__DIRECTIONS FOR THIS TASK__
Output all of the records exactly as written.

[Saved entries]
◇ ◇ ◇ ◇ ◇ ◇ ◇

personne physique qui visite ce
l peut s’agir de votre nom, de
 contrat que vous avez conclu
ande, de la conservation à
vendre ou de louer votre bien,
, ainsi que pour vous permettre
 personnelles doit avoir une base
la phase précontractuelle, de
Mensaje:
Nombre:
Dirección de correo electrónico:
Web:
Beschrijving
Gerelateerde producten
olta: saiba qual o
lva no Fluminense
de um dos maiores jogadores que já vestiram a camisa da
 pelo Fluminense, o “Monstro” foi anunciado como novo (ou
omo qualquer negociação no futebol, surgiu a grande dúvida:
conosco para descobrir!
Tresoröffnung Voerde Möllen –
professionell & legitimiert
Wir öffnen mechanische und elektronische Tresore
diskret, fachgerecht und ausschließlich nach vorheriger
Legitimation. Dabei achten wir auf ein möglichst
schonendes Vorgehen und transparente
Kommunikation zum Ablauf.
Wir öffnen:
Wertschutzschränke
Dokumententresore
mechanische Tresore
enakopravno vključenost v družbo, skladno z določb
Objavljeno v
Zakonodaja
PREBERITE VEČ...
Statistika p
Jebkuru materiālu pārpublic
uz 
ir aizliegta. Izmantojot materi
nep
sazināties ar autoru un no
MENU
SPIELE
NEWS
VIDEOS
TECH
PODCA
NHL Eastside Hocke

◇ ◇ ◇ ◇ ◇ ◇ ◇

__COMPLETED TASK__
personne physique qui visite ce
l peut s’agir de votre nom, de
 contrat que vous avez conclu
ande, de la conservation à
vendre ou de louer votre bien,
, ainsi que pour vous permettre
 personnelles doit avoir une base
la phase précontractuelle, de
Mensaje:
Nombre:
Dirección de correo electrónico:
Web:
Beschrijving
Gerelateerde producten
olta: saiba qual o
lva no Fluminense
de um dos maiores jogadores que já vestiram a camisa da
 pelo Fluminense, o “Monstro” foi anunciado como novo (ou
omo qualquer negociação no futebol, surgiu a grande dúvida:
conosco para descobrir!
Tresoröffnung Voerde Möllen –
professionell & legitimiert
Wir öffnen mechanische und elektronische Tresore
diskret, fachgerecht und ausschließlich nach vorheriger
Legitimation. Dabei achten wir auf ein möglichst
schonendes Vorgehen und transparente
Kommunikation zum Ablauf.
Wir öffnen:
Wertschutzschränke
Dokumententresore
mechanische Tresore
enakopravno vključenost v družbo, skladno z določb
Objavljeno v
Zakonodaja
PREBERITE VEČ...
Statistika p
Jebkuru materiālu pārpublic
uz 
ir aizliegta. Izmantojot materi
nep
sazināties ar autoru un no
MENU
SPIELE
NEWS
VIDEOS
TECH
PODCA
NHL Eastside Hocke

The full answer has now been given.